- **Problem details**
Every line below is to be set down again exactly; any image stays out.
[Data for this task — start]
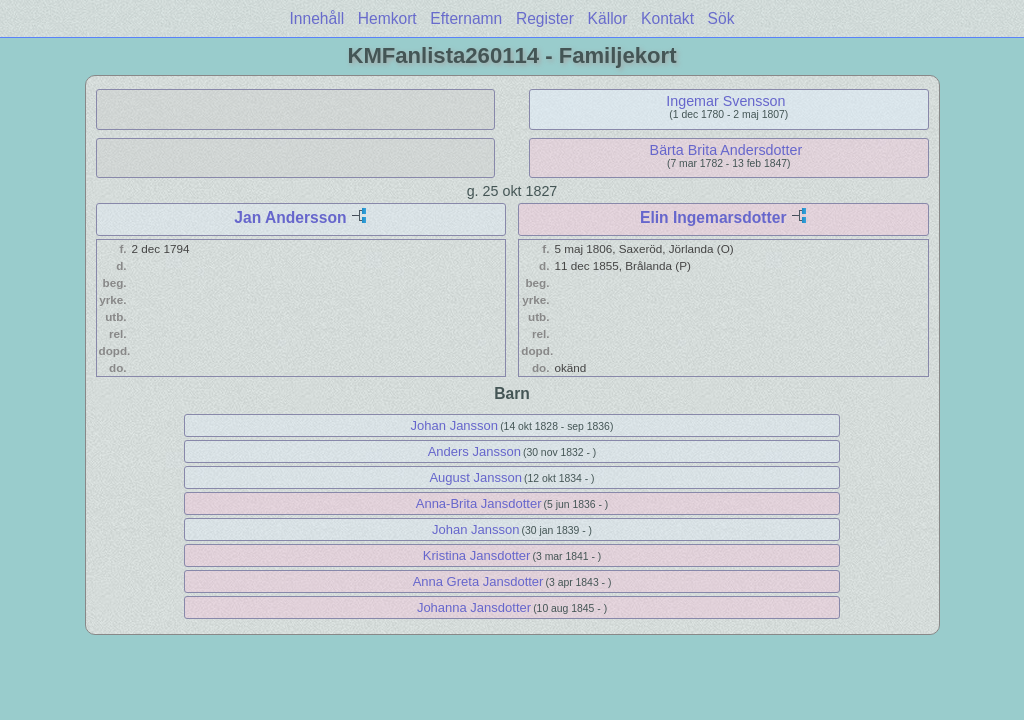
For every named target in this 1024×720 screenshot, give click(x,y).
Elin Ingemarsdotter (713, 217)
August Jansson (475, 477)
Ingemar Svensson (725, 101)
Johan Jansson (454, 425)
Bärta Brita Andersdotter (726, 150)
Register (545, 18)
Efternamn (466, 18)
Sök (721, 18)
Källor (608, 18)
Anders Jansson (474, 451)
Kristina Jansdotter (477, 555)
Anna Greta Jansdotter (478, 581)
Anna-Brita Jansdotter (479, 503)
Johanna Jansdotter (474, 607)
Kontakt (667, 18)
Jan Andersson (290, 217)
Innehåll (317, 18)
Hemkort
[Data for this task — finish]
- **Solution below**
For every named target in this 1024×720 screenshot, give click(x,y).
Elin Ingemarsdotter (713, 217)
August Jansson (475, 477)
Ingemar Svensson (725, 101)
Johan Jansson (454, 425)
Bärta Brita Andersdotter (726, 150)
Register (545, 18)
Efternamn (466, 18)
Sök (721, 18)
Källor (608, 18)
Anders Jansson (474, 451)
Kristina Jansdotter (477, 555)
Anna Greta Jansdotter (478, 581)
Anna-Brita Jansdotter (479, 503)
Johanna Jansdotter (474, 607)
Kontakt (667, 18)
Jan Andersson (290, 217)
Innehåll (317, 18)
Hemkort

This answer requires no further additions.